● **WHAT THIS TASK INVOLVES**
Would you repeat every entry below word for word but drop the images?

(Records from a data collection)
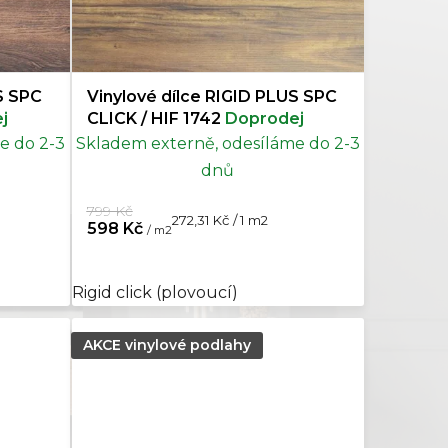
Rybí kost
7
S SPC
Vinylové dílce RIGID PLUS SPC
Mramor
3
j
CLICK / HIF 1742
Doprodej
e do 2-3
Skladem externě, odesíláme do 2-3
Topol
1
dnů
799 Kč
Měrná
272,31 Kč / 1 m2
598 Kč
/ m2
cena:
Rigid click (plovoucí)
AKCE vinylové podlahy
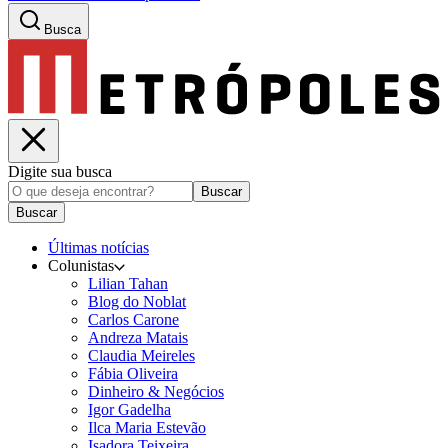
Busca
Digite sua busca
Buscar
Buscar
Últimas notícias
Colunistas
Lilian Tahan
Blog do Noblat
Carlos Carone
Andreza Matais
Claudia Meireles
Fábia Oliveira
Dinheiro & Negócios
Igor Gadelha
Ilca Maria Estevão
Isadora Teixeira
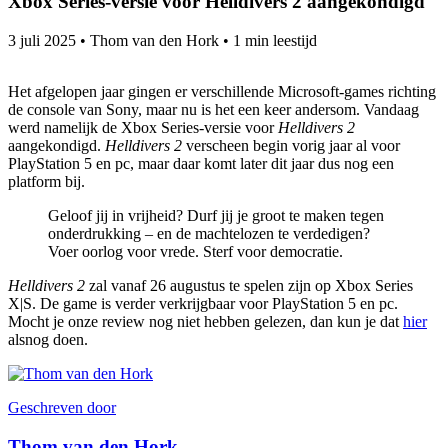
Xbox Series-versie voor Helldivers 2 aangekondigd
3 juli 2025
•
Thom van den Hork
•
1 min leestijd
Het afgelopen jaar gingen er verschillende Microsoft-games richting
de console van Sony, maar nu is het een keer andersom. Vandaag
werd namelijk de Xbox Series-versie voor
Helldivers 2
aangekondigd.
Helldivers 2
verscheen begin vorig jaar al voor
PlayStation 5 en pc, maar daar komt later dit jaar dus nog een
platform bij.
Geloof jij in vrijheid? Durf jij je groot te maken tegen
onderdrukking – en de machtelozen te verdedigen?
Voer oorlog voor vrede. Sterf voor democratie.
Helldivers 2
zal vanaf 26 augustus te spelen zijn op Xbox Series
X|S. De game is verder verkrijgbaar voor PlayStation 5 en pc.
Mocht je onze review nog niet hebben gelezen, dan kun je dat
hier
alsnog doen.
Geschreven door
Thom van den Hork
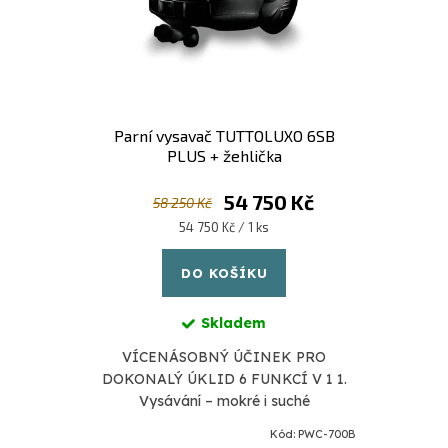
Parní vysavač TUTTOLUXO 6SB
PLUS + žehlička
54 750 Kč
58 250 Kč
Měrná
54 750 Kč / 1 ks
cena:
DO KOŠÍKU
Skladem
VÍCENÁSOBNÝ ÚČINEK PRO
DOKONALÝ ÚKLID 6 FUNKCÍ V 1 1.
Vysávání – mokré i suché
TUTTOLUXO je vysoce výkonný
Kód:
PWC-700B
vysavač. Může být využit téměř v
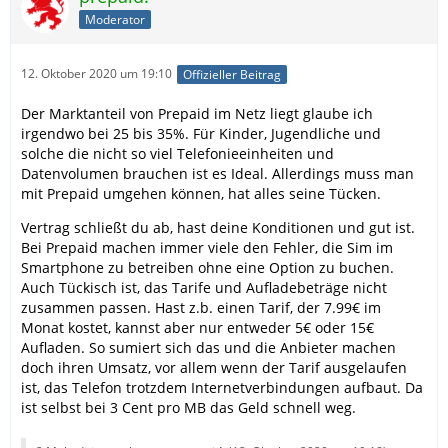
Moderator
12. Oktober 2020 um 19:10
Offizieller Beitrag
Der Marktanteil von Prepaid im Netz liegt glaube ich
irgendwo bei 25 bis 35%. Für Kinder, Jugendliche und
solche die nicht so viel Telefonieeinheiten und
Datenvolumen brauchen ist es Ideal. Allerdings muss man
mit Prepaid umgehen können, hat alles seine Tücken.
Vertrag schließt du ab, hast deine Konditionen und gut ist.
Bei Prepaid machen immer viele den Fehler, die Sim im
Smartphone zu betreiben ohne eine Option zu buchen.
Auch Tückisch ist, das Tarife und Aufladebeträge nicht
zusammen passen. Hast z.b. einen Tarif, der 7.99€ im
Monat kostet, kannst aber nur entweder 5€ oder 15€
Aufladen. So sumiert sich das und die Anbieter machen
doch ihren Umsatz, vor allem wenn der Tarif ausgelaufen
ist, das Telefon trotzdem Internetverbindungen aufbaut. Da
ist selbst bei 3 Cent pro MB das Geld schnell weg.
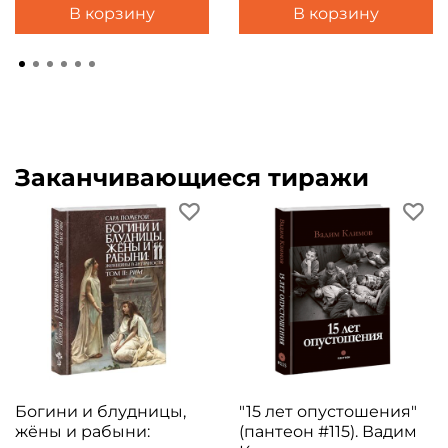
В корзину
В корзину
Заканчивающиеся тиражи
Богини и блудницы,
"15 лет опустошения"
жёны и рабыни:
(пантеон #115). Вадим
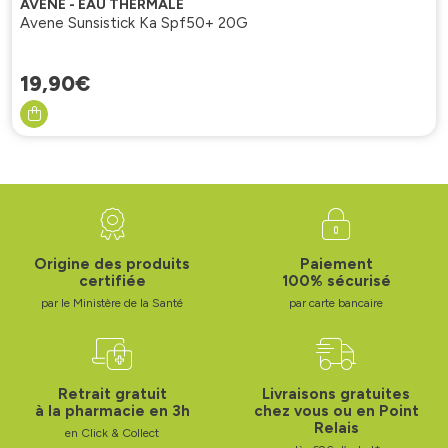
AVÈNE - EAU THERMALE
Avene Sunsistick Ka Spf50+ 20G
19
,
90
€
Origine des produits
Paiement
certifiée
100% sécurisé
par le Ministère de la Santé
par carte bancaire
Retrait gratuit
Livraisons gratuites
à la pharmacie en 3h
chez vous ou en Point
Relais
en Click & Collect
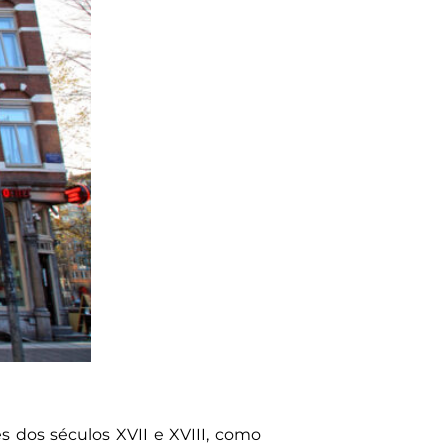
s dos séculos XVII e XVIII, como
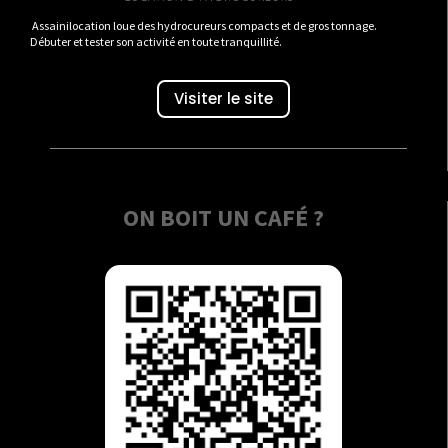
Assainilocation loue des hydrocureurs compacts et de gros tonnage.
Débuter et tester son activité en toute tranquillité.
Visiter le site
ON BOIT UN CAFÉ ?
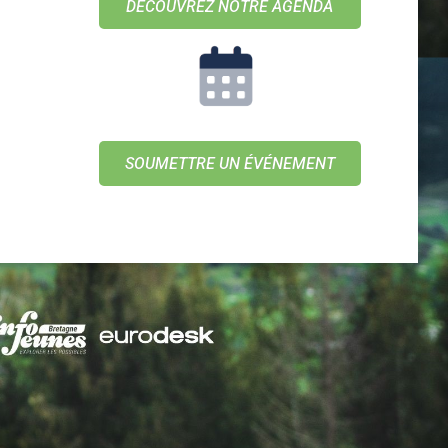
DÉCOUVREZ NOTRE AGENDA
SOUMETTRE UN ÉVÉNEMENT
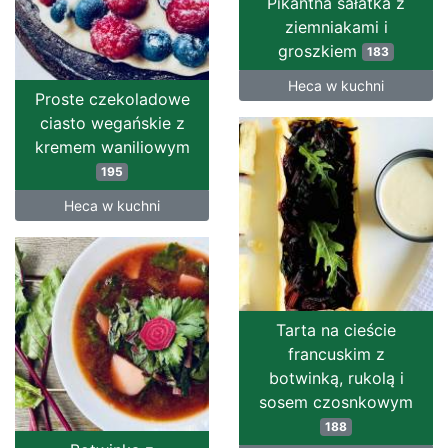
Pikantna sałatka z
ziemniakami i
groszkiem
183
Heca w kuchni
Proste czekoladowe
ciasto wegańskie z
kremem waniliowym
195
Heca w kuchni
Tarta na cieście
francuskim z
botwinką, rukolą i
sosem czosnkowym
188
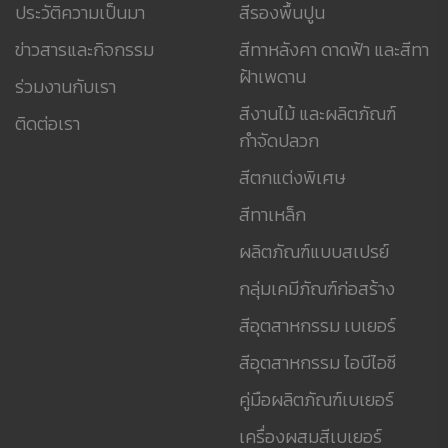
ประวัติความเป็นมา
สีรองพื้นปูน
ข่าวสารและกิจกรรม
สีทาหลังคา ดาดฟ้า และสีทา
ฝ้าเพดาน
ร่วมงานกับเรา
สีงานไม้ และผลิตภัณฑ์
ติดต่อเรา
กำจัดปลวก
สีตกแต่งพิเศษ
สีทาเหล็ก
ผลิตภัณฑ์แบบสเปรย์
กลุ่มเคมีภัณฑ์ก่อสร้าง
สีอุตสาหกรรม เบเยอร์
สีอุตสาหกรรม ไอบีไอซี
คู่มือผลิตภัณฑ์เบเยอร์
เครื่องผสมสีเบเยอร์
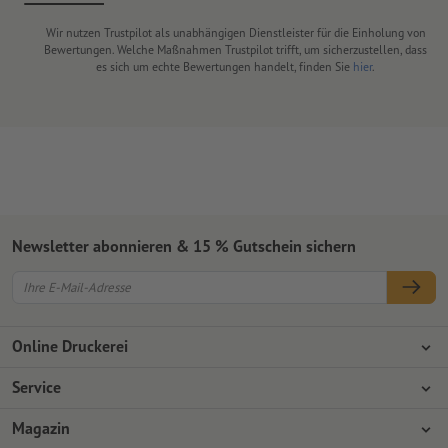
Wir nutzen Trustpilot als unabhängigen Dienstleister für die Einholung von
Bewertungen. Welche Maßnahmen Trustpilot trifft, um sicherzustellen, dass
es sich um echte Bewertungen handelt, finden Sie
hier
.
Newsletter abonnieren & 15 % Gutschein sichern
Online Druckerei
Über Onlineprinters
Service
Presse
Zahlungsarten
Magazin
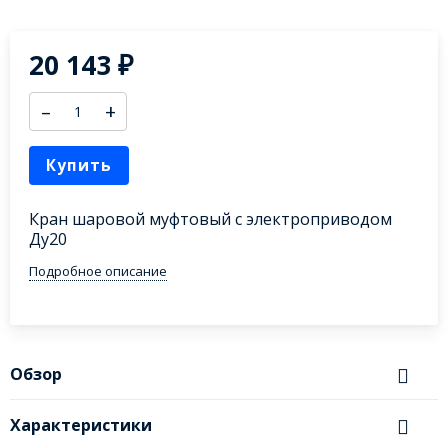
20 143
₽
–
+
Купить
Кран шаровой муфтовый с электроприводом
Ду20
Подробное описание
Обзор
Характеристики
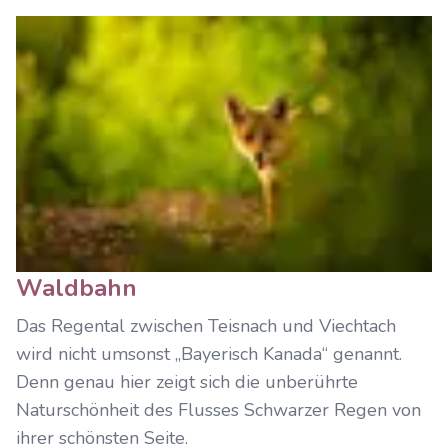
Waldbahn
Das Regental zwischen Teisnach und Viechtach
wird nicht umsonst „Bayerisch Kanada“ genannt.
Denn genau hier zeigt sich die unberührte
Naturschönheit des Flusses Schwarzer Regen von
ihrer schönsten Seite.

● **RESULT FOR THIS TASK**
Rybí kost
7
S SPC
Vinylové dílce RIGID PLUS SPC
Mramor
3
j
CLICK / HIF 1742
Doprodej
e do 2-3
Skladem externě, odesíláme do 2-3
Topol
1
dnů
799 Kč
Měrná
272,31 Kč / 1 m2
598 Kč
/ m2
cena:
Rigid click (plovoucí)
AKCE vinylové podlahy
Busca
Digite sua busca
Buscar
Buscar
Últimas notícias
Colunistas
Lilian Tahan
Blog do Noblat
Carlos Carone
Andreza Matais
Claudia Meireles
Fábia Oliveira
Dinheiro & Negócios
Igor Gadelha
Ilca Maria Estevão
Isadora Teixeira
Xbox Series-versie voor Helldivers 2 aangekondigd
3 juli 2025
•
Thom van den Hork
•
1 min leestijd
Het afgelopen jaar gingen er verschillende Microsoft-games richting
de console van Sony, maar nu is het een keer andersom. Vandaag
werd namelijk de Xbox Series-versie voor
Helldivers 2
aangekondigd.
Helldivers 2
verscheen begin vorig jaar al voor
PlayStation 5 en pc, maar daar komt later dit jaar dus nog een
platform bij.
Geloof jij in vrijheid? Durf jij je groot te maken tegen
onderdrukking – en de machtelozen te verdedigen?
Voer oorlog voor vrede. Sterf voor democratie.
Helldivers 2
zal vanaf 26 augustus te spelen zijn op Xbox Series
X|S. De game is verder verkrijgbaar voor PlayStation 5 en pc.
Mocht je onze review nog niet hebben gelezen, dan kun je dat
hier
alsnog doen.
Geschreven door
Thom van den Hork
Parní vysavač TUTTOLUXO 6SB
PLUS + žehlička
54 750 Kč
58 250 Kč
Měrná
54 750 Kč / 1 ks
cena:
DO KOŠÍKU
Skladem
VÍCENÁSOBNÝ ÚČINEK PRO
DOKONALÝ ÚKLID 6 FUNKCÍ V 1 1.
Vysávání – mokré i suché
TUTTOLUXO je vysoce výkonný
Kód:
PWC-700B
vysavač. Může být využit téměř v
Moderator
12. Oktober 2020 um 19:10
Offizieller Beitrag
Der Marktanteil von Prepaid im Netz liegt glaube ich
irgendwo bei 25 bis 35%. Für Kinder, Jugendliche und
solche die nicht so viel Telefonieeinheiten und
Datenvolumen brauchen ist es Ideal. Allerdings muss man
mit Prepaid umgehen können, hat alles seine Tücken.
Vertrag schließt du ab, hast deine Konditionen und gut ist.
Bei Prepaid machen immer viele den Fehler, die Sim im
Smartphone zu betreiben ohne eine Option zu buchen.
Auch Tückisch ist, das Tarife und Aufladebeträge nicht
zusammen passen. Hast z.b. einen Tarif, der 7.99€ im
Monat kostet, kannst aber nur entweder 5€ oder 15€
Aufladen. So sumiert sich das und die Anbieter machen
doch ihren Umsatz, vor allem wenn der Tarif ausgelaufen
ist, das Telefon trotzdem Internetverbindungen aufbaut. Da
ist selbst bei 3 Cent pro MB das Geld schnell weg.
В корзину
В корзину
Заканчивающиеся тиражи
Богини и блудницы,
"15 лет опустошения"
жёны и рабыни:
(пантеон #115). Вадим
AVÈNE - EAU THERMALE
Avene Sunsistick Ka Spf50+ 20G
19
,
90
€
Origine des produits
Paiement
certifiée
100% sécurisé
par le Ministère de la Santé
par carte bancaire
Retrait gratuit
Livraisons gratuites
à la pharmacie en 3h
chez vous ou en Point
Relais
en Click & Collect
s dos séculos XVII e XVIII, como
Assainilocation loue des hydrocureurs compacts et de gros tonnage.
Débuter et tester son activité en toute tranquillité.
Visiter le site
ON BOIT UN CAFÉ ?
DÉCOUVREZ NOTRE AGENDA
SOUMETTRE UN ÉVÉNEMENT
Pikantna sałatka z
ziemniakami i
groszkiem
183
Heca w kuchni
Proste czekoladowe
ciasto wegańskie z
kremem waniliowym
195
Heca w kuchni
Tarta na cieście
francuskim z
botwinką, rukolą i
sosem czosnkowym
188
ประวัติความเป็นมา
สีรองพื้นปูน
ข่าวสารและกิจกรรม
สีทาหลังคา ดาดฟ้า และสีทา
ฝ้าเพดาน
ร่วมงานกับเรา
สีงานไม้ และผลิตภัณฑ์
ติดต่อเรา
กำจัดปลวก
สีตกแต่งพิเศษ
สีทาเหล็ก
ผลิตภัณฑ์แบบสเปรย์
กลุ่มเคมีภัณฑ์ก่อสร้าง
สีอุตสาหกรรม เบเยอร์
สีอุตสาหกรรม ไอบีไอซี
คู่มือผลิตภัณฑ์เบเยอร์
เครื่องผสมสีเบเยอร์
Wir nutzen Trustpilot als unabhängigen Dienstleister für die Einholung von
Bewertungen. Welche Maßnahmen Trustpilot trifft, um sicherzustellen, dass
es sich um echte Bewertungen handelt, finden Sie
hier
.
Newsletter abonnieren & 15 % Gutschein sichern
Online Druckerei
Über Onlineprinters
Service
Presse
Zahlungsarten
Magazin
20 143
₽
–
+
Купить
Кран шаровой муфтовый с электроприводом
Ду20
Подробное описание
Обзор
Характеристики
Waldbahn
Das Regental zwischen Teisnach und Viechtach
wird nicht umsonst „Bayerisch Kanada“ genannt.
Denn genau hier zeigt sich die unberührte
Naturschönheit des Flusses Schwarzer Regen von
ihrer schönsten Seite.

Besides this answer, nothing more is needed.